Verso il cloud ibrido
Nella pianificazione di una nuova infrastruttura IT o nello sviluppo del panorama IT esistente, le aziende considerano sempre più spesso un approccio cloud per fornire risorse IT, realizzando soluzioni cloud private o utilizzando le capacità dei fornitori di cloud pubblici. In questo modo, le moderne infrastrutture IT sono sempre più costruite secondo un modello di cloud "ibrido", che utilizza risorse sia on-premises che pubbliche con un sistema di gestione condiviso. Red Hat OpenShift 4.2 è stato progettato per semplificare la transizione verso un modello di cloud ibrido e consente di connettere facilmente al cluster risorse di fornitori come AWS, Azure e Google Cloud Platform, insieme all'uso di cloud privati su VMware e OpenStack.

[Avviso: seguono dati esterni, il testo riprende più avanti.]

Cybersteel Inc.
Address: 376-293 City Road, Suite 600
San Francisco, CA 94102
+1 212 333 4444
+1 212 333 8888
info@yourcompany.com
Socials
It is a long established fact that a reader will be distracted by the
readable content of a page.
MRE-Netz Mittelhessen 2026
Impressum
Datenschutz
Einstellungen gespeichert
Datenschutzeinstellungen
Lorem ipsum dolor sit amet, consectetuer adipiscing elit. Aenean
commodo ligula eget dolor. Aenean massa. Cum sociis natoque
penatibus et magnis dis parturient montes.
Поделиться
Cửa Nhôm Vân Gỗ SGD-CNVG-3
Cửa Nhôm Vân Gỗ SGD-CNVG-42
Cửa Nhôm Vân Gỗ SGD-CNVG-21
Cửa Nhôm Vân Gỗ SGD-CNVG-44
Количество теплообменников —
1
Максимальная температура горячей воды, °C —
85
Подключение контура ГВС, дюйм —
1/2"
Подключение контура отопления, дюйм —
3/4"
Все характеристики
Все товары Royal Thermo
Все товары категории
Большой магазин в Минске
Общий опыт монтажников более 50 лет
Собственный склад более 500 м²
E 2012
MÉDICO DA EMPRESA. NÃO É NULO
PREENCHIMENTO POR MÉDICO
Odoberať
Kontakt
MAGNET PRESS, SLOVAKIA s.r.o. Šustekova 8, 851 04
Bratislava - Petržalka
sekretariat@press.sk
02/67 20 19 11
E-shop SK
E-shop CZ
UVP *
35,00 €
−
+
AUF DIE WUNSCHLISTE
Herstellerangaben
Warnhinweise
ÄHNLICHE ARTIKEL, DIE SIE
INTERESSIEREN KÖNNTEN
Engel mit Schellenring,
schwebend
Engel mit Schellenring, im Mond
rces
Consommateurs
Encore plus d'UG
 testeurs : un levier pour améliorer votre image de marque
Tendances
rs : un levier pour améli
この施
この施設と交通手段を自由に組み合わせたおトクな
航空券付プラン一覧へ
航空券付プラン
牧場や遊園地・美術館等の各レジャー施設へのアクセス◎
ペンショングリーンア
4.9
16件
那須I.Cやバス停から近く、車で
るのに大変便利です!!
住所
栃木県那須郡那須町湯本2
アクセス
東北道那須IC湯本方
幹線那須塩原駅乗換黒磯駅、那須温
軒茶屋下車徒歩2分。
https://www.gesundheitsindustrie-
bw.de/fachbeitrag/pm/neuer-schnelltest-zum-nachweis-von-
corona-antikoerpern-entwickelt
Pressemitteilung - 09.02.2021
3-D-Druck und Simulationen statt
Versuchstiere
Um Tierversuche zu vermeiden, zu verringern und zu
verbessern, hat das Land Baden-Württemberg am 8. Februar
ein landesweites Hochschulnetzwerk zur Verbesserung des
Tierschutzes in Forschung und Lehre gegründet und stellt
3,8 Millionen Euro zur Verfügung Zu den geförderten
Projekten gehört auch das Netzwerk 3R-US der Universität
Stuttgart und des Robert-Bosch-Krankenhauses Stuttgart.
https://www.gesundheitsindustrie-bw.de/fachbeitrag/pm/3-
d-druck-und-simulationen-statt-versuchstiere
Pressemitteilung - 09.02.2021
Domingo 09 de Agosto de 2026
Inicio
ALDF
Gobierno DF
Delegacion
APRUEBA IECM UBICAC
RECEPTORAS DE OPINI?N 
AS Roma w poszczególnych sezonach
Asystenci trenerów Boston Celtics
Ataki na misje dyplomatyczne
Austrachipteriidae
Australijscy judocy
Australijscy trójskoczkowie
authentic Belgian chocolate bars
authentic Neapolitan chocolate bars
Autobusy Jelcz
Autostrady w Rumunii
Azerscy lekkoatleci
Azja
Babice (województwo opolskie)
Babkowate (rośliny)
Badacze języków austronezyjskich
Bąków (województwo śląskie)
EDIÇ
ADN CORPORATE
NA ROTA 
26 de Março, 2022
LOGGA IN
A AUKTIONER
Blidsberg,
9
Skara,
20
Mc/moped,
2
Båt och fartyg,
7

Un nuovo approccio all'installazione
Nella quarta versione è cambiato l'approccio all'installazione di OpenShift. Red Hat fornisce uno strumento speciale per distribuire cluster OpenShift: openshift-install. Questo strumento è un unico file binario, scritto in Go. L'installer di OpenShift prepara un file yaml con la configurazione necessaria per la distribuzione.
Nel caso di un'installazione che utilizza risorse cloud, sarà necessario fornire informazioni minime sul futuro cluster: zona DNS, numero di nodi worker, impostazioni specifiche per il fornitore di cloud, dati di accesso per il fornitore di cloud. Dopo la preparazione del file di configurazione, il cluster può essere distribuito con un singolo comando.
In caso di installazione su risorse di calcolo proprie, ad esempio, utilizzando un cloud privato (vSphere e OpenStack sono supportati) o installando su server bare metal, sarà necessaria una configurazione manuale dell'infrastruttura: preparare il numero minimo di macchine virtuali o server fisici necessari per creare un cluster Control Plane, configurare i servizi di rete. Dopo tale configurazione, il cluster OpenShift può essere creato allo stesso modo con un solo comando dello strumento openshift-installer.
Aggiornamenti nell'infrastruttura
Integrazione con CoreOS
L'aggiornamento principale è l'integrazione con Red Hat CoreOS. Ora i nodi master di Red Hat OpenShift possono funzionare solo su un nuovo sistema operativo. Questo è un sistema operativo gratuito di Red Hat, progettato specificamente per soluzioni container. Red Hat CoreOS è una distribuzione Linux leggera, ottimizzata per eseguire container.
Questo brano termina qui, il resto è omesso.